Hope this helps, and I'm sorry that I cannot be more specific, but if you tell me what board and what fin, your sail brand/type/size, and the conditions (wind speed and chop height and type of water (sea water vs freshwater) only then can I give you a more specific answer

jamespr43 20th May 2008 07:20 PM

Thanks Roger,

Here are the specs:

Board Type its a F2 Stoke 145 liters with a factory 48cm Fin (Power Box)
Board Lenght its 260, width 75, Didn't know the tail size
Sail Type it's Severne Gator 7.5

The conditions are normaly 15-20 knots, sea water, with little to moderate chops.
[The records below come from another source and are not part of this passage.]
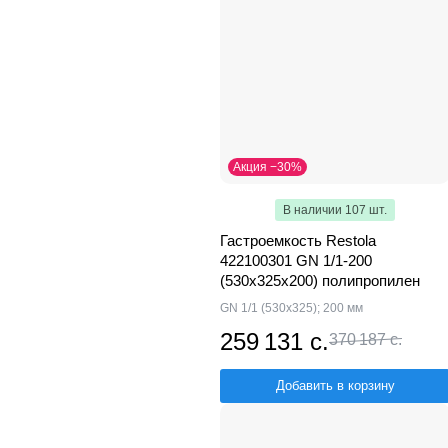
Акция −30%
В наличии 107 шт.
Гастроемкость Restola
422100301 GN 1/1-200
(530x325x200) полипропилен
GN 1/1 (530х325); 200 мм
259 131 с.
370 187 с.
Добавить в корзину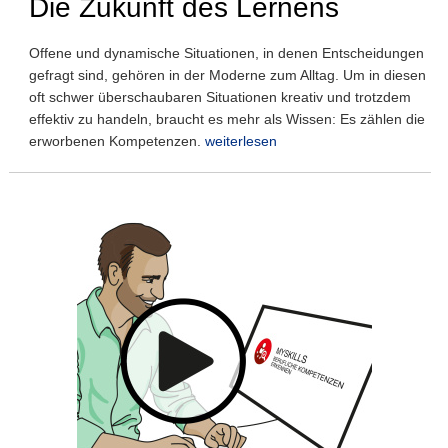
Die Zukunft des Lernens
Offene und dynamische Situationen, in denen Entscheidungen
gefragt sind, gehören in der Moderne zum Alltag. Um in diesen
oft schwer überschaubaren Situationen kreativ und trotzdem
effektiv zu handeln, braucht es mehr als Wissen: Es zählen die
erworbenen Kompetenzen.
weiterlesen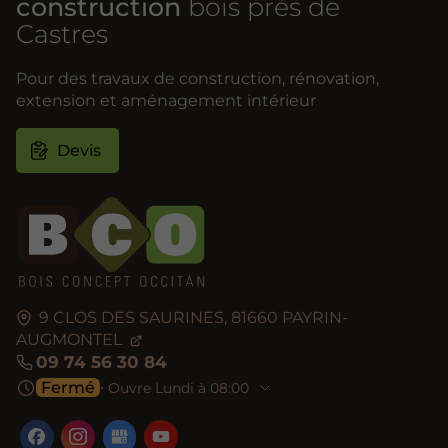
construction
bois près de
Castres
Pour des travaux de construction, rénovation,
extension et aménagement intérieur
Devis
9 CLOS DES SAURINES,
81660
PAYRIN-
AUGMONTEL
09 74 56 30 84
Fermé
⋅ Ouvre Lundi à 08:00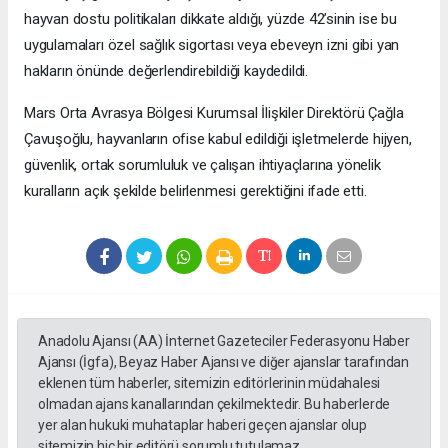
hayvan dostu politikaları dikkate aldığı, yüzde 42’sinin ise bu
uygulamaları özel sağlık sigortası veya ebeveyn izni gibi yan
hakların önünde değerlendirebildiği kaydedildi.
Mars Orta Avrasya Bölgesi Kurumsal İlişkiler Direktörü Çağla
Çavuşoğlu, hayvanların ofise kabul edildiği işletmelerde hijyen,
güvenlik, ortak sorumluluk ve çalışan ihtiyaçlarına yönelik
kuralların açık şekilde belirlenmesi gerektiğini ifade etti.
Anadolu Ajansı (AA) İnternet Gazeteciler Federasyonu Haber
Ajansı (İgfa), Beyaz Haber Ajansı ve diğer ajanslar tarafından
eklenen tüm haberler, sitemizin editörlerinin müdahalesi
olmadan ajans kanallarından çekilmektedir. Bu haberlerde
yer alan hukuki muhataplar haberi geçen ajanslar olup
sitemizin hiç bir editörü sorumlu tutulamaz...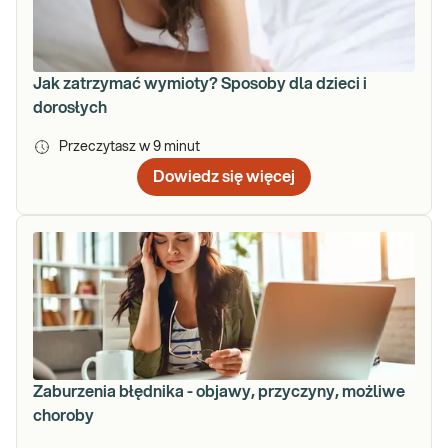
Jak zatrzymać wymioty? Sposoby dla dzieci i
dorosłych
Przeczytasz w
9
minut
Dowiedz się więcej
Zaburzenia błędnika - objawy, przyczyny, możliwe
choroby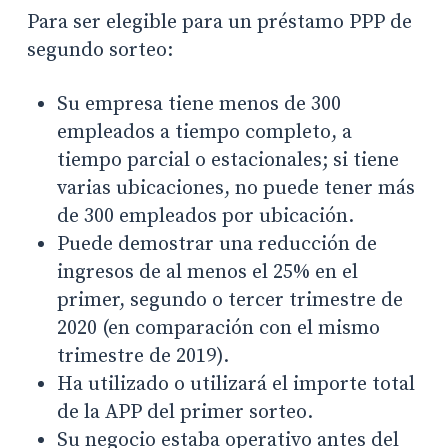
Para ser elegible para un préstamo PPP de
segundo sorteo:
Su empresa tiene menos de 300
empleados a tiempo completo, a
tiempo parcial o estacionales; si tiene
varias ubicaciones, no puede tener más
de 300 empleados por ubicación.
Puede demostrar una reducción de
ingresos de al menos el 25% en el
primer, segundo o tercer trimestre de
2020 (en comparación con el mismo
trimestre de 2019).
Ha utilizado o utilizará el importe total
de la APP del primer sorteo.
Su negocio estaba operativo antes del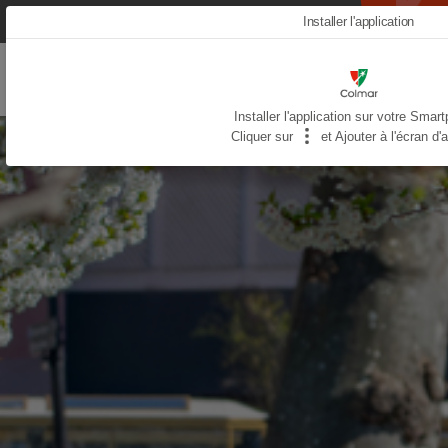
Aller
Installer l'application
COLMAR
au
contenu
AND
principal
YOU
Installer l'application sur votre Smar
Cliquer sur
et Ajouter à l'écran d'a
-
-
MOBILE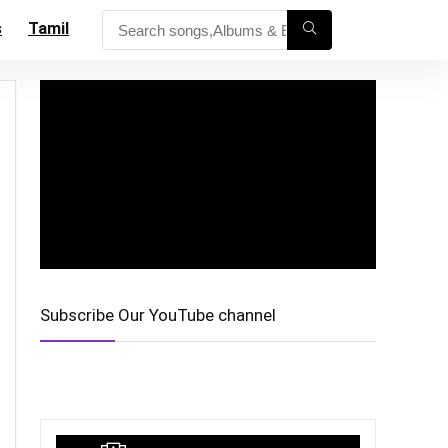
s
Tamil
Subscribe Our YouTube channel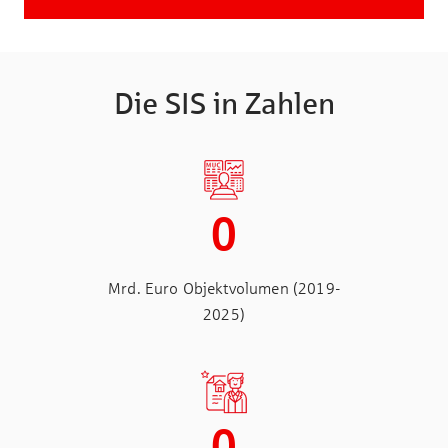
Die SIS in Zahlen
0
Mrd. Euro Objektvolumen (2019-
2025)
0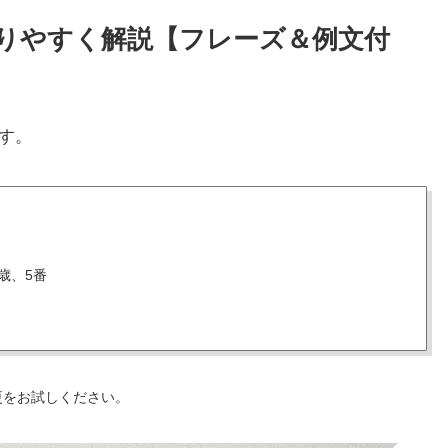
わかりやすく解説【フレーズ＆例文付
す。
歳、5番
更をお試しください。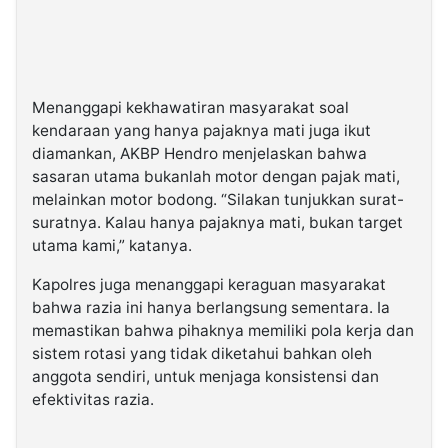
Menanggapi kekhawatiran masyarakat soal
kendaraan yang hanya pajaknya mati juga ikut
diamankan, AKBP Hendro menjelaskan bahwa
sasaran utama bukanlah motor dengan pajak mati,
melainkan motor bodong. “Silakan tunjukkan surat-
suratnya. Kalau hanya pajaknya mati, bukan target
utama kami,” katanya.
Kapolres juga menanggapi keraguan masyarakat
bahwa razia ini hanya berlangsung sementara. Ia
memastikan bahwa pihaknya memiliki pola kerja dan
sistem rotasi yang tidak diketahui bahkan oleh
anggota sendiri, untuk menjaga konsistensi dan
efektivitas razia.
What about the "spinning", it normaly happens when I'm going upwind, and take a chop, It's that a signal of a fin lenght problem? Would I be better with a 50cm fin, and will get me planning early ?

Thanks again Roger

Roger 20th May 2008 11:29 PM

Hi Jamespr43,
OK, I couldn't find the 1 foot off measurement for the F2 Stoke 145 liter either, but from the look of the board it's certainly in the 55-65 cm range I would think.
So, you have a fairly narrow tailed board so the 1 foot off length to fin length ratio probably is not ciritical in your situation.
You have also "introduced" something that may be more liked to technique or the type of fin you are using than to an actual fin quality issue.
If you are "spinning out" (i.e. "spinning" in your terms, pushing the fin loose by overloading it, in my terms) it could be a fin quality issue, but since it seems to happen when you get slightly up off the water after hitting a bit of chop, it very well may be that your "technique" has you pushing a little too hard on the fin when going upwind.
The fin works well when all of it is engaged fully in the water, but it "spins" when you continue to push on it with only part of the the fin in the water because your board has "gotten some air" due to hitting chop.
You could get a larger fin, but that might solve one problem (the spin outs) but create another (control issues because your fin is simply too big for the conditions.
You could change your stance a little (stand up a little straighter and don't push quite so hard on the fin, by changing your boom height and harness line length.
You could change to a more forgiving fin design ( I couldn't find a photo of the stock F2 Stoke 145 liter fin either).
If your stock fin is a swept pointer design (large curve radius on both the leading and trailing edges) you might want to try a more vertical slalom type fin to eliminate the spinning, but this may alter your turning and jibing performance a little.
Getting a 50 cm fin to replace a 48 cm fin is probably not going to change much (unless your stock fin has some quality issues).
If you want earlier planing, I'd suggest either a 52 cm or 54 cm for the fin size to be really noticeable.
BUT, what you gain on the bottom end, you may lose is control issues on the top end, so if you are going to be fully powered up, you probably want to use the 48 cm fin.
I think a Tectonics Tomcat 48 might solve your spinning problems, and it's an excellent fin, for sure.
Hope this helps,

jamespr43 21st May 2008 10:43 AM

Hi Roger,

Thanks for your valuable help here. I would be looking to contact Dennis for the Tomcat Fin 48cm.


Roger 21st May 2008 12:27 PM

Hi James,
The Tectonics fins are also available from Sailworks.
Check them out:
Hope this helps,

jamespr43 21st May 2008 08:18 PM

Roger, Thanks, Im placing the order at sailworks. Just another question, what did you think about KA Koncept sails ?? Im seeing a lot of people at GPS Speed using it ??


Roger 21st May 2008 11:33 PM

Hi James,
I've seen some KA Koncepts.... and I may have sailed one once, but I really have no experience with them.
I don't comment, good or bad, on things I have no experience with.
The sails I've seen seem to have pretty good build quality, and the guys sailing them seem to like them.
They are probably very good sails, but I don't see any results that indicate they are remarkably faster than other speed slalom sails.